Ella sintió los rápidos latidos de su corazón bajo la palma de su mano. Le sonrió dulcemente.
-Es una gran cosa para ti que yo haya dado un hijo a mi esposo, así he podido convencerlo con mis ruegos -dijo.
Kurelen vio que el bulto de pieles que tenía al lado era el hijo de su hermana.
Houlun continuó:
-Él creía que tú ibas a quitarle la vida, y me costó muchos días persuadirlo de lo contrario. ¡Oh, Kurelen, debes tener cuidado!
-¿Qué le dijiste, Houlun?
Ella rió levemente. Su rostro resplandecía como una perla en la incierta luz del fuego.
-¡Le dije que era imposible! Que tú no tenías coraje ni para matar a una mosca.
Rieron. Repentinamente, la tienda pareció cálida y llena como si la alegría y el conocimiento hubieran penetrado en ella.
-Pero debes tener cuidado, hermano mío -repitió Houlun-. La próxima vez puedo fracasar. Pero me temo que nunca aprenderás a retener tu lengua.
Tomó el bulto, que había empezado a emitir chillidos de protesta. Cuando Kurelen miró al niño, después de que Huolun lo hubo cuidadosamente desenvuelto, se dio cuenta de cuánto tiempo había estado enfermo. El bebé había crecido y tenía un brillo de obstinación en sus grandes ojos grises. Aunque tenía menos de tres meses, luchaba por levantarse en los brazos de su madre. Su cabello rojizo era un enredo de oro sobre su cabeza redonda y sus labios eran granates. Houlun lo acostó al lado de Kurelen y el bebé y el hombre se observaron con intensa solemnidad. La expresión de Kurelen cambió de repente. Pareció incómodo y cerró los ojos.
-Retíralo -dijo sonriendo a medias-. Los ojos de los niños ven demasiado.
Houlun levantó al niño. Expuso la luna llena de su pecho y el infante comenzó a mamar sonoramente. Ella se inclinó sobre él. La luz del fuego delineaba sus figuras y el rostro de Houlun quedó oculto por el cabello que caía.
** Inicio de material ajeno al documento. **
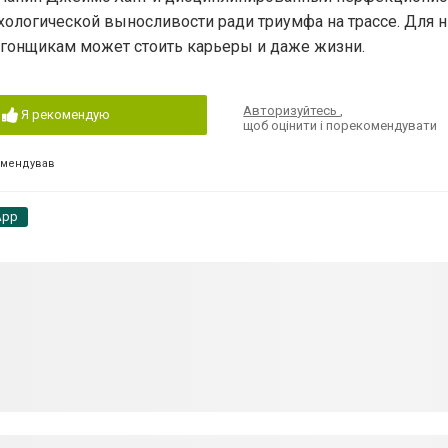
хологической выносливости ради триумфа на трассе. Для н
х гонщикам может стоить карьеры и даже жизни.
Авторизуйтесь
,
Я рекомендую
щоб оцінити і порекомендувати
омендував
App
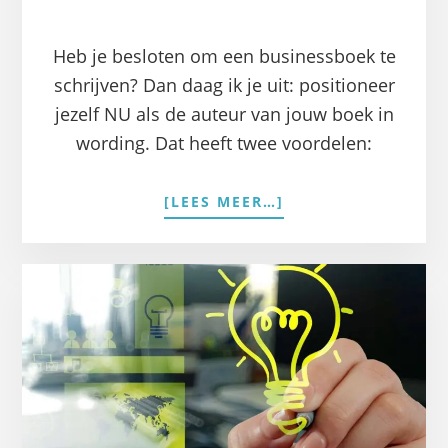
Heb je besloten om een businessboek te
schrijven? Dan daag ik je uit: positioneer
jezelf NU als de auteur van jouw boek in
wording. Dat heeft twee voordelen:
OVERPOSITIONEER
[LEES MEER…]
JEZELF
NU
ALS
AUTEUR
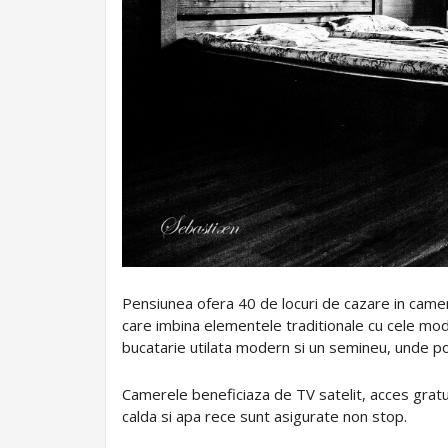
Pensiunea ofera 40 de locuri de cazare in camer
care imbina elementele traditionale cu cele mode
bucatarie utilata modern si un semineu, unde po
Camerele beneficiaza de TV satelit, acces gratui
calda si apa rece sunt asigurate non stop.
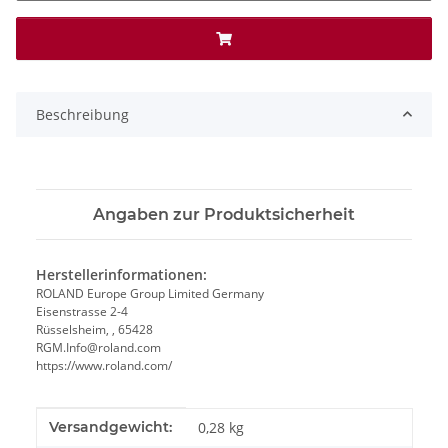
Beschreibung
Angaben zur Produktsicherheit
Herstellerinformationen:
ROLAND Europe Group Limited Germany
Eisenstrasse 2-4
Rüsselsheim, , 65428
RGM.Info@roland.com
https://www.roland.com/
Produkteigenschaft
Wert
Versandgewicht:
0,28 kg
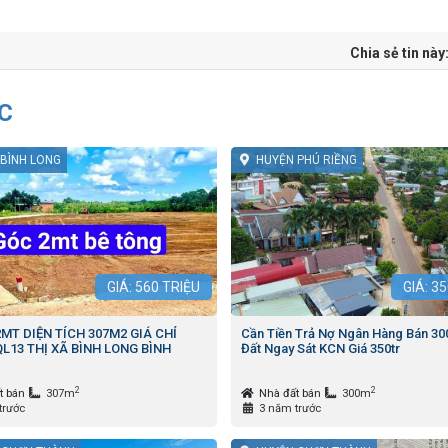
Chia sẻ tin này
C
 BÌNH LONG
HUYỆN PHÚ RIỀNG
GIÁ:
560
TRIỆU
GIÁ:
35
MT DIỆN TÍCH 307M2 GIÁ CHỈ
Cần Tiền Trả Nợ Ngân Hàng Bán 3
QL13 THỊ XÃ BÌNH LONG BÌNH
Đất Ngay Sát KCN Giá 350tr
2
2
t bán
307m
Nhà đất bán
300m
trước
3 năm trước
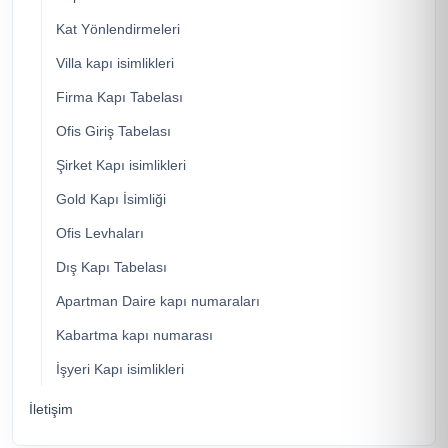
Kat Yönlendirmeleri
Villa kapı isimlikleri
Firma Kapı Tabelası
Ofis Giriş Tabelası
Şirket Kapı isimlikleri
Gold Kapı İsimliği
Ofis Levhaları
Dış Kapı Tabelası
Apartman Daire kapı numaraları
Kabartma kapı numarası
İşyeri Kapı isimlikleri
İletişim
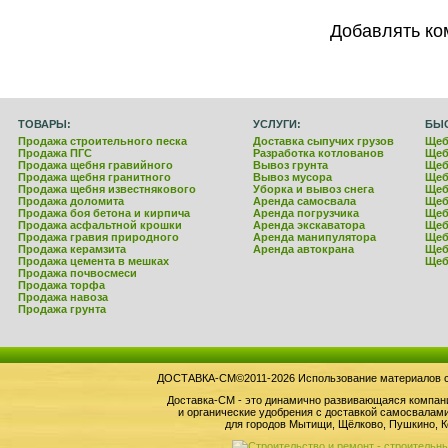
Добавлять ко
ТОВАРЫ:
УСЛУГИ:
БЫ
Продажа строительного песка
Доставка сыпучих грузов
Щеб
Продажа ПГС
Разработка котлованов
Щеб
Продажа щебня гравийного
Вывоз грунта
Щеб
Продажа щебня гранитного
Вывоз мусора
Щеб
Продажа щебня известнякового
Уборка и вывоз снега
Щеб
Продажа доломита
Аренда самосвала
Щеб
Продажа боя бетона и кирпича
Аренда погрузчика
Щеб
Продажа асфальтной крошки
Аренда экскаватора
Щеб
Продажа гравия природного
Аренда манипулятора
Щеб
Продажа керамзита
Аренда автокрана
Щеб
Продажа цемента в мешках
Щеб
Продажа почвосмеси
Продажа торфа
Продажа навоза
Продажа грунта
ДОСТАВКА-СМ©2011-2026 Использование материалов сай
Доставка-СМ - это динамично развивающаяся компан
и органические удобрения с доставкой самосвала
для городов Мытищи, Щёлково, Пушкино, К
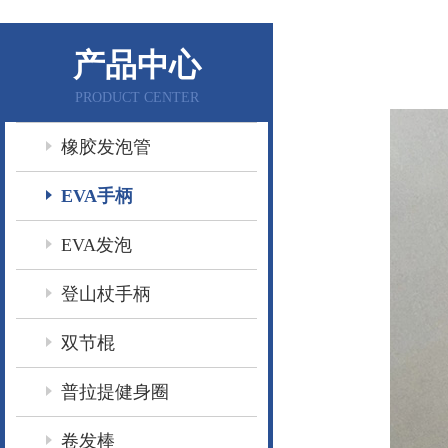
产品中心
PRODUCT CENTER
橡胶发泡管
EVA手柄
EVA发泡
登山杖手柄
双节棍
普拉提健身圈
卷发棒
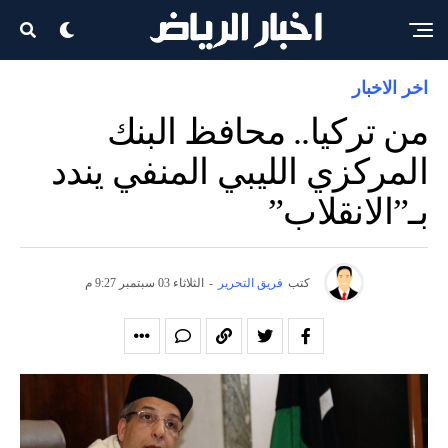
اخر الاخبار
من تركيا.. محافظ البنك
المركزي الليبي المنفي يندد
بـ”الانقلاب”
كتب
فريق التحرير
-
الثلاثاء 03 سبتمبر 9:27 م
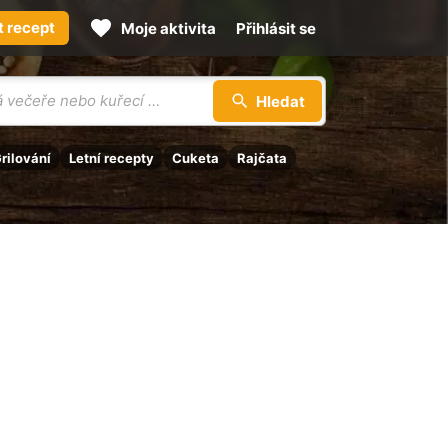
t recept
Moje aktivita
Přihlásit se
Hledat
rilování
Letní recepty
Cuketa
Rajčata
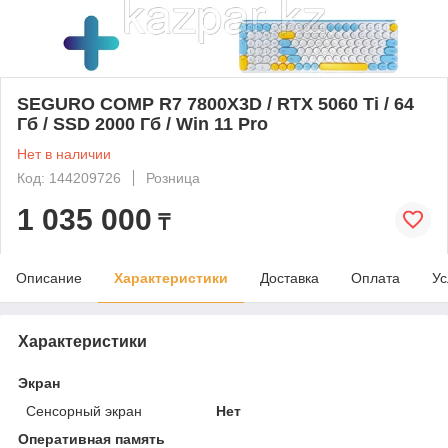
SEGURO COMP R7 7800X3D / RTX 5060 Ti / 64
Гб / SSD 2000 Гб / Win 11 Pro
Нет в наличии
Код: 144209726
Розница
1 035 000
₸
Описание
Характеристики
Доставка
Оплата
Ус
Характеристики
Экран
Сенсорный экран
Нет
Оперативная память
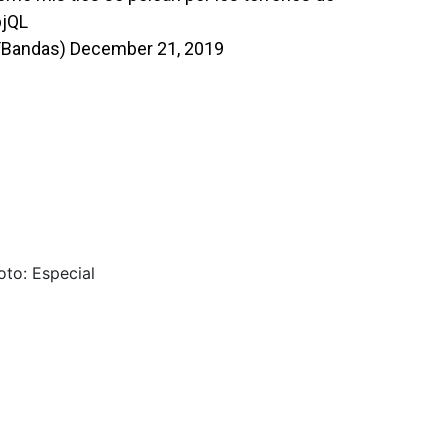
pjQL
YBandas)
December 21, 2019
oto: Especial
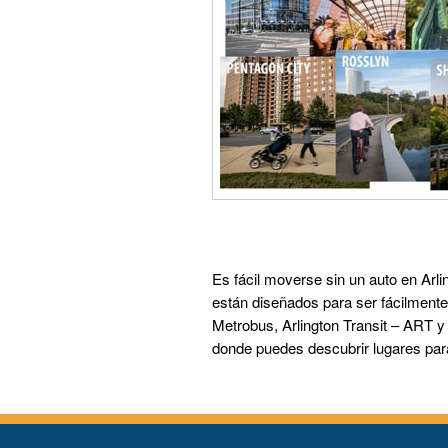
Es fácil moverse sin un auto en Arl
están diseñados para ser fácilmente 
Metrobus, Arlington Transit – ART y 
donde puedes descubrir lugares para 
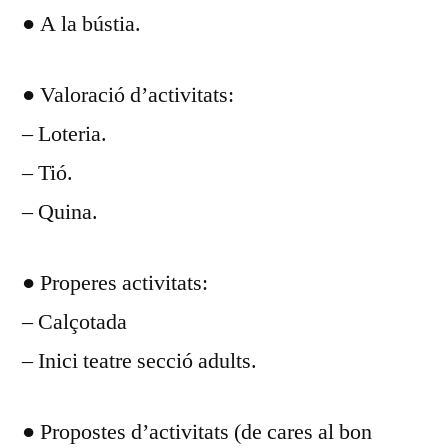
● A la bústia.
DIA
DESEM
2016
● Valoració d’activitats:
– Loteria.
– Tió.
– Quina.
● Properes activitats:
– Calçotada
– Inici teatre secció adults.
● Propostes d’activitats (de cares al bon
Kurelen se sintió testigo del misterio de la vida y la fuerza que parece rodear a una madre y su bebé. La paz de aquella escena ejerció en él el efecto del agua fría sobre la carne ardiendo.
Después Houlun le informó de que ella vivía en relativa tranquilidad. Yesugei rara vez la importunaba con sus exigencias, porque estaba absorbido por su segunda esposa, la muchacha keraíta. Ella estaba ya por ser madre y el chamán había presagiado otro varón. Pero Houlun había rehusado tenerla en su propia tienda, como era costumbre con las esposas. Yesugei, recordó Kurelen, le profesaba un temor reverente a Houlun. Ésta solía ser la forma de las cosas entre los simples y los imperiosos.
De nuevo el niño fue acostado al lado de Kurelen y otra vez los dos se miraron con intensidad. Entonces los perros empezaron a ladrar frenéticamente. Kurelen vio que el niño se encogía con el ruido. Rompió a sollozar. El temor se reflejaba en los ojos grises del niño, abiertos y atentos en la tenue luz.
-Teme a los perros -dijo Houlun sonriendo-. Se aferra a mis brazos cuando los oye ladrar.
Pero Kurelen no la escuchaba. Estaba absorto en algo terrible e inhumano que estaba vislumbrando detrás de los ojos del niño y que no incumbía al ladrar de los perros.